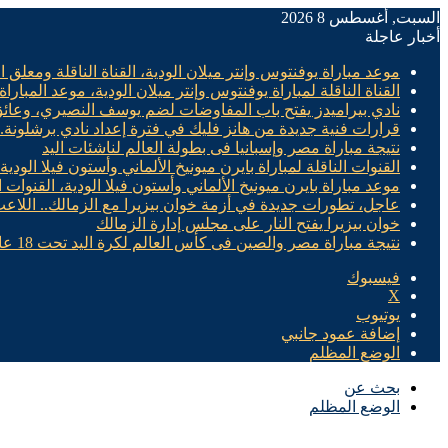
السبت, أغسطس 8 2026
أخبار عاجلة
موعد مباراة يوفنتوس وإنتر ميلان الودية، القناة الناقلة ومعلق ال
القناة الناقلة لمباراة يوفنتوس وإنتر ميلان الودية، موعد المباراة
نادي بيراميدز يفتح باب المفاوضات لضم يوسف النصيري، وعائ
قرارات فنية جديدة من هانز فليك في فترة إعداد نادي برشلونة
نتيجة مباراة مصر وإسبانيا فى بطولة العالم لناشئات اليد
القنوات الناقلة لمباراة بايرن ميونيخ الألماني وأستون فيلا الودية
موعد مباراة بايرن ميونيخ الألماني وأستون فيلا الودية، القنوات ا
عاجل، تطورات جديدة في أزمة خوان بيزيرا مع الزمالك.. اللاع
خوان بيزيرا يفتح النار على مجلس إدارة الزمالك
نتيجة مباراة مصر والصين فى كأس العالم لكرة اليد تحت 18 عام “سيدات”
فيسبوك
X
يوتيوب
إضافة عمود جانبي
الوضع المظلم
بحث عن
الوضع المظلم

> What is required: Only the lines from the one holding "نتيجة مباراة مصر وإسبانيا" through the end of the records should appear in the answer, each repeated exactly.

> Solution for this exercise:
نتيجة مباراة مصر وإسبانيا فى بطولة العالم لناشئات اليد
القنوات الناقلة لمباراة بايرن ميونيخ الألماني وأستون فيلا الودية
موعد مباراة بايرن ميونيخ الألماني وأستون فيلا الودية، القنوات ا
عاجل، تطورات جديدة في أزمة خوان بيزيرا مع الزمالك.. اللاع
خوان بيزيرا يفتح النار على مجلس إدارة الزمالك
نتيجة مباراة مصر والصين فى كأس العالم لكرة اليد تحت 18 عام “سيدات”
فيسبوك
X
يوتيوب
إضافة عمود جانبي
الوضع المظلم
بحث عن
الوضع المظلم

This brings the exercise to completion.